As we continue to deal with the ambiguity of “public” and “private” definitions for cloud deployments, it occurs to me that most of the unknowns created in that ambiguity can be determined by asking “Who?” questions. At first, this may seem trivial since “public” and “private” naturally lead to the questions “Who can use this cloud?” But it isn’t quite that simple.

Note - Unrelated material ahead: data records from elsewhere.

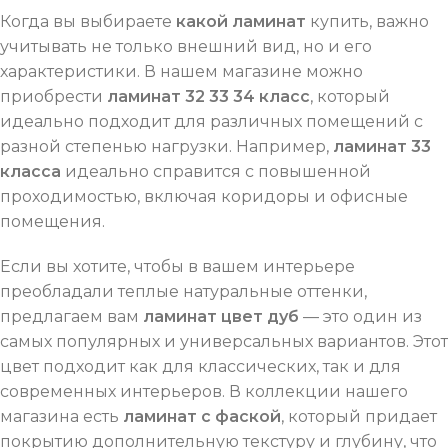
Когда вы выбираете
какой ламинат
купить, важно
учитывать не только внешний вид, но и его
характеристики. В нашем магазине можно
приобрести
ламинат 32 33 34 класс
, который
идеально подходит для различных помещений с
разной степенью нагрузки. Например,
ламинат 33
класса
идеально справится с повышенной
проходимостью, включая коридоры и офисные
помещения.
Если вы хотите, чтобы в вашем интерьере
преобладали теплые натуральные оттенки,
предлагаем вам
ламинат цвет дуб
— это один из
самых популярных и универсальных вариантов. Этот
цвет подходит как для классических, так и для
современных интерьеров. В коллекции нашего
магазина есть
ламинат с фаской
, который придает
покрытию дополнительную текстуру и глубину, что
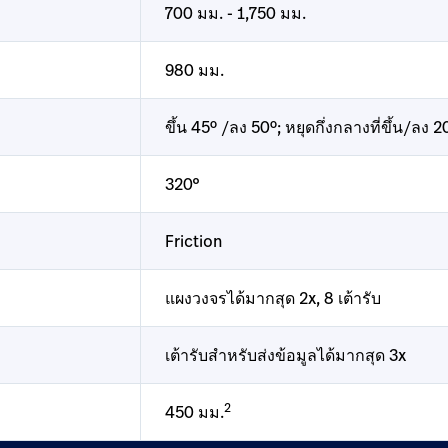
700 มม. - 1,750 มม.
980 มม.
ขึ้น 45º /ลง 50º; หยุดกึ่งกลางที่ขึ้น/ลง 2
320°
Friction
แผงวงจรได้มากสุด 2x, 8 เต้ารับ
เต้ารับสำหรับส่งข้อมูลได้มากสุด 3x
2
450 มม.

In a previous post I argued that “public” and “private” are overloaded in industry parlance, and that one must ask more specific questions of proximity, ownership, management, and tenancy to get a precise understanding of what someone means when they say “public” or “private” to define a cloud. At the risk of appearing obsessed with defining these terms, I’m augmenting that and adding a fifth question of “scope” which captures the NIST’s intended meaning for “public” and “private.” These five questions are all “Who” questions, and the answer may differ depending on the cloud. To be specific:
- Proximity – “On- or Off-premises”
On whose premises is the equipment backing the service installed? - Ownership – “User or Other”
Who paid for the equipment and continues to pay for its upkeep? - Management – “Self or Outsourced”
Who is responsible for making sure it is operational? - Tenancy – “Single- or Multi-tenant”
Of those using this cloud, who else can I potentially “see” when I am using it? - Scope – “Public or Private”
Who outside of my organization or company is allowed to also use it?
And why is it important to be so precise in defining these terms and questions? Because the success of hybrid cloud deployments depends upon them. One must create connections that traverse ownership boundaries in order to compose multiple clouds into cohesive functioning distributed systems. The nature of the relationship (spatial, legal, business affinities, etc.) between owners of the different attributes has a direct effect on the problems that will be encountered in crossing that boundary, and the solutions required to overcome them. Some are fairly obvious, such as going from on-premises to off-premises requires WAN links and optimizations. Others, such as joining a single-tenant to a multi-tenant may raise compliance issues when single-tenant assumptions no longer hold in the other cloud.